WHAT YOU SHOULD DO »
Pull out every line below that contains the word "sind".

GIVEN ENTRIES »

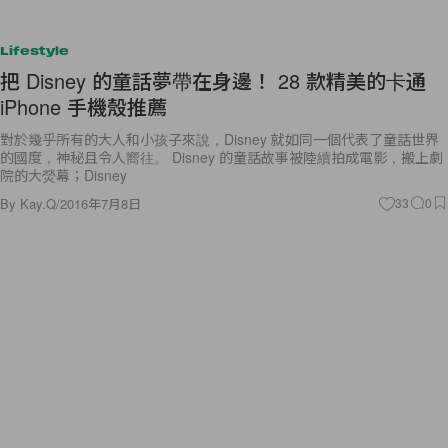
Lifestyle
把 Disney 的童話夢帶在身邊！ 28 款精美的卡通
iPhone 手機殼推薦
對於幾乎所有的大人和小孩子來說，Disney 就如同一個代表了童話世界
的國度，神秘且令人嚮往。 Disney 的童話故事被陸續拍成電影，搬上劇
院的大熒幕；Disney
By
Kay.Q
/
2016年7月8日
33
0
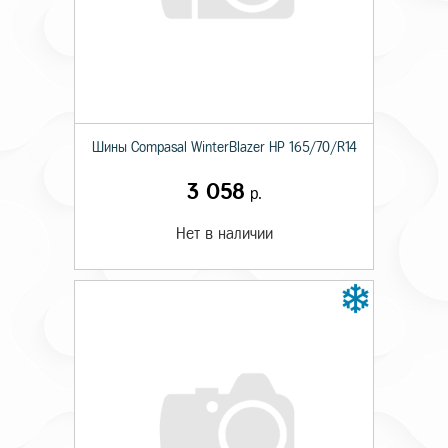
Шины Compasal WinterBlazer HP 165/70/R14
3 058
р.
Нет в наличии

* * *

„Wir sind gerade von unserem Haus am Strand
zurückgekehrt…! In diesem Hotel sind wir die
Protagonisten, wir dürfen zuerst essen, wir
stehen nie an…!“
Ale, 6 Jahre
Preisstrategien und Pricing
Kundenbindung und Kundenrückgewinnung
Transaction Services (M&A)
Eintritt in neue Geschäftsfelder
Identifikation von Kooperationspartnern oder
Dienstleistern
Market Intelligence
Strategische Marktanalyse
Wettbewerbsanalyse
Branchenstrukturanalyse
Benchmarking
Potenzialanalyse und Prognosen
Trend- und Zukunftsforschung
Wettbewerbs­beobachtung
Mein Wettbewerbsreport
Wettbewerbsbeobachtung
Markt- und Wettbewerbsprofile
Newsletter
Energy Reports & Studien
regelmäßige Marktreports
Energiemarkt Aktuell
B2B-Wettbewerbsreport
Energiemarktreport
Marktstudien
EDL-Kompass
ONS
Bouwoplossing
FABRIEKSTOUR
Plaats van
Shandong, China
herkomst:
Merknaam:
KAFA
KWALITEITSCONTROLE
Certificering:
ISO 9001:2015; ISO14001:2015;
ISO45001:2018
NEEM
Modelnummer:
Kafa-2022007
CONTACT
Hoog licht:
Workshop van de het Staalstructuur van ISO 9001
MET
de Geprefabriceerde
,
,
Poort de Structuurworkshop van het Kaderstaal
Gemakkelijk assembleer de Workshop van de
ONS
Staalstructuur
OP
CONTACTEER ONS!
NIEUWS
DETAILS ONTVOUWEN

ANSWER SECTION »
„Wir sind gerade von unserem Haus am Strand
zurückgekehrt…! In diesem Hotel sind wir die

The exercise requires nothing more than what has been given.